Não quero ser propagandista, dizer coisas muito bonitas mas sem resultados práticos… O que eu queria mesmo era que as crianças tivessem tanta importância em Angola como tem o petróleo, os diamantes, as fortunas que se acumulam… não porque são pequeninos e “tudo o que é pequenino é bonito”. Nem porque cai bem dizer isto… Apenas porque o futuro de Angola não é só o petróleo e os diamantes, o futuro de Angola também são as crianças. Assim, na próxima vez que uma criança te pedir alguma coisa, não digas logo “não tenho nada”, pensa nisto e lembra-te que tens sempre alguma coisa, nem que seja um bocadinho de ti.

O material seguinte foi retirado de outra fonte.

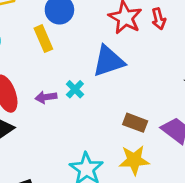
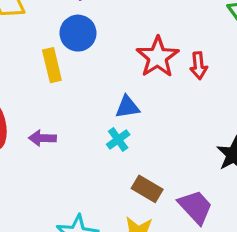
blue triangle: (108, 61) -> (127, 107), size x0.6
cyan cross: (75, 89) -> (118, 140), moved

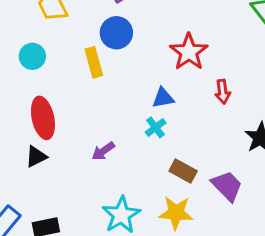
red arrow: (199, 66) -> (223, 92), moved
purple arrow: (42, 138) -> (103, 151), moved, turned -35

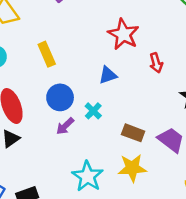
blue circle: (116, 33) -> (60, 97), moved
cyan cross: (156, 127) -> (93, 111), moved

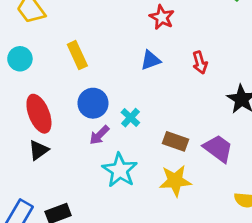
red star: (123, 34) -> (162, 17), moved, size x0.7
blue triangle: (108, 75) -> (151, 60), moved
cyan star: (88, 176) -> (120, 170), moved

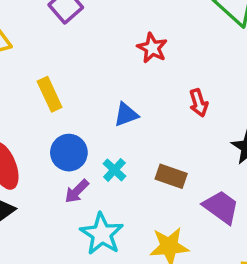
blue triangle: (151, 60) -> (126, 115), moved
brown rectangle: (175, 141) -> (171, 176), moved

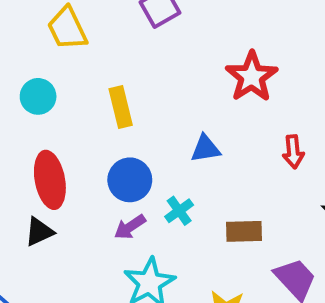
red star: (152, 48) -> (252, 77), size x1.4
brown rectangle: (171, 176) -> (244, 231), turned -32

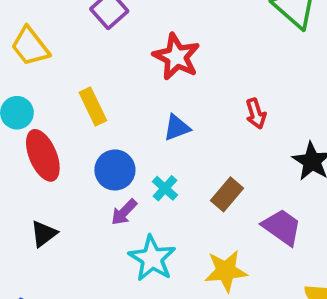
red star: (252, 77) -> (177, 57), moved
red ellipse: (50, 180) -> (43, 155), moved
brown rectangle: (244, 231) -> (227, 194), turned -36

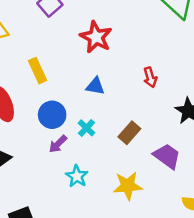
blue triangle: (177, 128) -> (95, 86), turned 30
cyan star: (152, 258) -> (77, 176), size x0.7

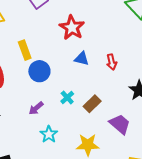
blue triangle: (95, 86) -> (82, 59), moved
blue circle: (52, 115) -> (39, 71), moved
cyan cross: (86, 128) -> (67, 98), moved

Entendo que perpetuar a “esmola” pode também perpetuar o recurso à mesma, tornando-se num ciclo vicioso. Mas, já que não há muitas alternativas a isto, acho que por enquanto é nosso dever. Até encontrar alternativas. Aliás, se tiveres alternativas, aceito sugestões para mudar qualquer coisinha… Talvez sozinha não consiga fazer muito mas se nos juntarmos talvez as coisas sejam diferentes. Mais uma vez, o importante não é mudar o mundo, é mudar um bocadinho dele.